WHAT IS REQUIRED | After locating the line that contains "hoje mede 138" in the data below, set down exactly that line and each one after it through the line that contains "Nube de Etiquetas", and nothing more.

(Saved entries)
◇ ◇ ◇ ◇ ◇ ◇ ◇
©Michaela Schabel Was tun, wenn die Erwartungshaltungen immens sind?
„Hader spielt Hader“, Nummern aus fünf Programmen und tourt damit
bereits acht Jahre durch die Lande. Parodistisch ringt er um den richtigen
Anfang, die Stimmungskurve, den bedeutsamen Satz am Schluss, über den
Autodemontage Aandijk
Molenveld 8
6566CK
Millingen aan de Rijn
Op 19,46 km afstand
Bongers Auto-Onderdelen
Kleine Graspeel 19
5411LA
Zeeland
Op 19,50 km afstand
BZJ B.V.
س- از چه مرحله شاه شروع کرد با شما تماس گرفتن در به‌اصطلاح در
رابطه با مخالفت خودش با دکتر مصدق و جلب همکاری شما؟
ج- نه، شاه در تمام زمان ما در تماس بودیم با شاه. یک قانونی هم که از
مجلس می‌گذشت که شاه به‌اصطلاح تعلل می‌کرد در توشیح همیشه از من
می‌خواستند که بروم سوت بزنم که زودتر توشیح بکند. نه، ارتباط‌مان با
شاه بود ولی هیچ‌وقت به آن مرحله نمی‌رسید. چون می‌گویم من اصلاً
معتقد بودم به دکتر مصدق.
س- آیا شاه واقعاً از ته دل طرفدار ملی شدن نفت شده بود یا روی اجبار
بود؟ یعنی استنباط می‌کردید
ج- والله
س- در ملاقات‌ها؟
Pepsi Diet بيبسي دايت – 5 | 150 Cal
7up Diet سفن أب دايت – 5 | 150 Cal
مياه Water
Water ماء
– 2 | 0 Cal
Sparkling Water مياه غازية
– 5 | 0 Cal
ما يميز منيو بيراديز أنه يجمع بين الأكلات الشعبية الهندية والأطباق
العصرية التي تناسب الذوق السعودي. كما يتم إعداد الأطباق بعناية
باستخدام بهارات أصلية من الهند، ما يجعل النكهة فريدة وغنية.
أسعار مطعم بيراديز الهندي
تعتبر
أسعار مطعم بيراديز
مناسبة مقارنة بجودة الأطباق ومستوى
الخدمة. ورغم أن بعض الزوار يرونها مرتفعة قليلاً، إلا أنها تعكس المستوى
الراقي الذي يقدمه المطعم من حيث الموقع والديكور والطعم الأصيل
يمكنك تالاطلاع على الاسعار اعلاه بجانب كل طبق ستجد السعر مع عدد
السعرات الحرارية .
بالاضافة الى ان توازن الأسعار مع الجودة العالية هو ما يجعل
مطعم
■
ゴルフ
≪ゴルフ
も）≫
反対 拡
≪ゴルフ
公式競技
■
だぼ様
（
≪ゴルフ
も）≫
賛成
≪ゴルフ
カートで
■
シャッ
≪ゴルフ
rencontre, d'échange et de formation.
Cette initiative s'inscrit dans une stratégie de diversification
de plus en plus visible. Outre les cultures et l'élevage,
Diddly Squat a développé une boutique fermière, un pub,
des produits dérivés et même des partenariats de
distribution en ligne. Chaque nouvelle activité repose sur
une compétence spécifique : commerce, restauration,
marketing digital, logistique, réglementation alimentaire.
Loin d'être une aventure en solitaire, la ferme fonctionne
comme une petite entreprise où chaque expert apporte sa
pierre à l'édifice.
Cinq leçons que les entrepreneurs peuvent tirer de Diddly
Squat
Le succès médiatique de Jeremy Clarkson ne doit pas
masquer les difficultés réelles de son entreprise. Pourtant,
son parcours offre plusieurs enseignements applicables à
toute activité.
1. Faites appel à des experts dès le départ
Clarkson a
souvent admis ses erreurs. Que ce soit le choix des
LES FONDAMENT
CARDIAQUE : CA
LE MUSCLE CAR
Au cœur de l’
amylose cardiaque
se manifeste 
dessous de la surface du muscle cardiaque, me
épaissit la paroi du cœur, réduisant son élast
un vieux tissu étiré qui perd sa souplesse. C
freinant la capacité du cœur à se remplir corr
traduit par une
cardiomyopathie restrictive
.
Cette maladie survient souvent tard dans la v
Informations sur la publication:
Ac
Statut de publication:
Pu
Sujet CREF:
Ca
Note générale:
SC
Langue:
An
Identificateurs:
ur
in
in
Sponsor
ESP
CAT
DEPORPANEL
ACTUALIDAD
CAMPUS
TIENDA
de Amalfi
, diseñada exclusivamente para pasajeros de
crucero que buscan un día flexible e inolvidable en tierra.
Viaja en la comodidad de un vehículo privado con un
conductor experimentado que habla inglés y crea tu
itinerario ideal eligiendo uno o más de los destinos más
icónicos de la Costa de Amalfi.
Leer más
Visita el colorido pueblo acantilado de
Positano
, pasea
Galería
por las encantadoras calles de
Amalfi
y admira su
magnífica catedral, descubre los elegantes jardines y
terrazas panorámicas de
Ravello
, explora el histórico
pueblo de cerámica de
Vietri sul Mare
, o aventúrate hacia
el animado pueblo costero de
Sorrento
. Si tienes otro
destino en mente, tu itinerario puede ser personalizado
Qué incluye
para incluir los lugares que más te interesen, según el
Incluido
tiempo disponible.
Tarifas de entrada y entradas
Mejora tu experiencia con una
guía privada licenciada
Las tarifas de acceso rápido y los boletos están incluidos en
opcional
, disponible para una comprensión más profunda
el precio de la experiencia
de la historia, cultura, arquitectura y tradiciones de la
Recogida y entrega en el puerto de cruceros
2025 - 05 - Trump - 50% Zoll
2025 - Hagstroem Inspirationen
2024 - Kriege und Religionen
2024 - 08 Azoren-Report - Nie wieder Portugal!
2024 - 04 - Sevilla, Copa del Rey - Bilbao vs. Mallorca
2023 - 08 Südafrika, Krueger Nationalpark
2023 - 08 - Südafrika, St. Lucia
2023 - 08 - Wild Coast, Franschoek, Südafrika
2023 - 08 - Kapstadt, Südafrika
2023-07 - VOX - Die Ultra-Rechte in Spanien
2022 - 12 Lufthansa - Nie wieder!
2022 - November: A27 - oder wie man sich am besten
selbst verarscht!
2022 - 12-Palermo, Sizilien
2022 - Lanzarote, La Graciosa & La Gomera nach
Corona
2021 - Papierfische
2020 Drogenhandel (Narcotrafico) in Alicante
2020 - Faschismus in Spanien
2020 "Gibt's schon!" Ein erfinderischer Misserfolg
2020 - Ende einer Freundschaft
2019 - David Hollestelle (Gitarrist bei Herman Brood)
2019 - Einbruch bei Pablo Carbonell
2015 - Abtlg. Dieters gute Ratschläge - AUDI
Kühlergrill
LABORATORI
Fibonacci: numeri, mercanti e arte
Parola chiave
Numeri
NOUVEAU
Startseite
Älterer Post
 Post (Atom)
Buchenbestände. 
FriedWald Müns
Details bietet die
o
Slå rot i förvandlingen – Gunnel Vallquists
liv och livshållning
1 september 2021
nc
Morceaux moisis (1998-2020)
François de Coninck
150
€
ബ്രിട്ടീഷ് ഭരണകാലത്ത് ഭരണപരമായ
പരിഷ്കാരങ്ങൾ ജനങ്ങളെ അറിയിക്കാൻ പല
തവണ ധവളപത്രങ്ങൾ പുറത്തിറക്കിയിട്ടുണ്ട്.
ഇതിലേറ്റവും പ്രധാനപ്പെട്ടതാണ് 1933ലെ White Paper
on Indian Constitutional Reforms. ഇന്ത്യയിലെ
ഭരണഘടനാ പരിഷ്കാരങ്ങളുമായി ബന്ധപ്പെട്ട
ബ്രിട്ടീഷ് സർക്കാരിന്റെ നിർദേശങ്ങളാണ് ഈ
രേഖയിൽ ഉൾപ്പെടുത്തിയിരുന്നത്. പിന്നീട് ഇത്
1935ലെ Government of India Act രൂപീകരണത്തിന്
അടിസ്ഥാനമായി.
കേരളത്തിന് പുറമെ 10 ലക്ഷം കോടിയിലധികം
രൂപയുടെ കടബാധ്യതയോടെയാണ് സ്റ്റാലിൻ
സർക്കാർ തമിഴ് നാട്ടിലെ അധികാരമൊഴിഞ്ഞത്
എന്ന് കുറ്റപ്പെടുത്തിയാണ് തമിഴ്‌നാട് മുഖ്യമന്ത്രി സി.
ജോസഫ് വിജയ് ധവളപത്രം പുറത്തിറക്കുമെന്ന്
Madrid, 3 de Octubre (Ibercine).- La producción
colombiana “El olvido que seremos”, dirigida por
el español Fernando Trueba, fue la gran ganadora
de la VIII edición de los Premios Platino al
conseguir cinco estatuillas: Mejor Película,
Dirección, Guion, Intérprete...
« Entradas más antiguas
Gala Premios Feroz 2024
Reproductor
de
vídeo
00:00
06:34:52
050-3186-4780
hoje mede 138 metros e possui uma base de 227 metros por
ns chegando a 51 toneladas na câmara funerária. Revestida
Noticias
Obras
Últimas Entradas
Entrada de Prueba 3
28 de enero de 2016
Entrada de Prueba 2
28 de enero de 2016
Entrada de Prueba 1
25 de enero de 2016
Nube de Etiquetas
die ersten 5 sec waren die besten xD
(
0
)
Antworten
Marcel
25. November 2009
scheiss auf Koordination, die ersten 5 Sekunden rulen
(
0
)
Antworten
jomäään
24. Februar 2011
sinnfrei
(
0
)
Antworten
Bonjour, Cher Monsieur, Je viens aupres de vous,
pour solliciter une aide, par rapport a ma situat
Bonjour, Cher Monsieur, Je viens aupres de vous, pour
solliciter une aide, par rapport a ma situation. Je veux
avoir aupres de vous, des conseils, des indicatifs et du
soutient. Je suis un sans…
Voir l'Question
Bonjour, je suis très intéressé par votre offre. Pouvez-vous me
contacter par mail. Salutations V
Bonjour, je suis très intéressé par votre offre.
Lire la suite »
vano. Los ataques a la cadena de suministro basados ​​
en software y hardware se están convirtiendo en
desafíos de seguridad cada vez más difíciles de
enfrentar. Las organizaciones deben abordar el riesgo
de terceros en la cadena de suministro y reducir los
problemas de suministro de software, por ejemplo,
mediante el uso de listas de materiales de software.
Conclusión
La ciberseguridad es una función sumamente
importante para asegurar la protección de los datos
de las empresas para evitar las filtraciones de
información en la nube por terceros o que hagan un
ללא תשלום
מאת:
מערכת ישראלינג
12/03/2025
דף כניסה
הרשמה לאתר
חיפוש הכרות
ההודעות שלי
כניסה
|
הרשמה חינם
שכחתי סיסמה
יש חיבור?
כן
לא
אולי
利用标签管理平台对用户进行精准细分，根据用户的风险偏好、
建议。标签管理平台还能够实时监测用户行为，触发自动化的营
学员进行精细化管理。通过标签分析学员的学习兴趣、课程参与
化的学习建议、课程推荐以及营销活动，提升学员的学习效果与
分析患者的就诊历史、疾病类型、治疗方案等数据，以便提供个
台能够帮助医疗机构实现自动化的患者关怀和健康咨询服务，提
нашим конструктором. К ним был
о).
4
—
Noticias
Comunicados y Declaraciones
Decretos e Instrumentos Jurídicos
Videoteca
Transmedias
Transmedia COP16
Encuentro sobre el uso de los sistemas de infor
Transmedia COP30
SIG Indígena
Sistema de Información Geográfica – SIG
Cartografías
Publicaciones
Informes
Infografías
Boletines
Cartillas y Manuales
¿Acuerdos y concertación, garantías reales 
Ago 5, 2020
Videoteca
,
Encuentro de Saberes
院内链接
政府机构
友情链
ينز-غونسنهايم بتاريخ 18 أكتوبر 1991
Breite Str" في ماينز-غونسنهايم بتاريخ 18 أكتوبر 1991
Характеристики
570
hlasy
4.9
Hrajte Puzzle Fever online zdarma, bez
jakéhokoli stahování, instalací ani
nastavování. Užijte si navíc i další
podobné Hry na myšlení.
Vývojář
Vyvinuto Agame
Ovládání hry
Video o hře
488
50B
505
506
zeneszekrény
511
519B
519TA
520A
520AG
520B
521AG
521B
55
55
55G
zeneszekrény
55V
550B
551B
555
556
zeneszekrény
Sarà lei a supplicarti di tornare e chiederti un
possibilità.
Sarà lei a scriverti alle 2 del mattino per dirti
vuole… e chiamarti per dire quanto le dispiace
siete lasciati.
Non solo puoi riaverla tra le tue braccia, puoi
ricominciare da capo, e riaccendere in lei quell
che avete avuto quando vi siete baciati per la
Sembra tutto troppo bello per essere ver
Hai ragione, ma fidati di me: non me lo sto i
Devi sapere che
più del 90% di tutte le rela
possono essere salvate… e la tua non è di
◇ ◇ ◇ ◇ ◇ ◇ ◇
ANSWER TO THIS PROBLEM |
hoje mede 138 metros e possui uma base de 227 metros por
ns chegando a 51 toneladas na câmara funerária. Revestida
Noticias
Obras
Últimas Entradas
Entrada de Prueba 3
28 de enero de 2016
Entrada de Prueba 2
28 de enero de 2016
Entrada de Prueba 1
25 de enero de 2016
Nube de Etiquetas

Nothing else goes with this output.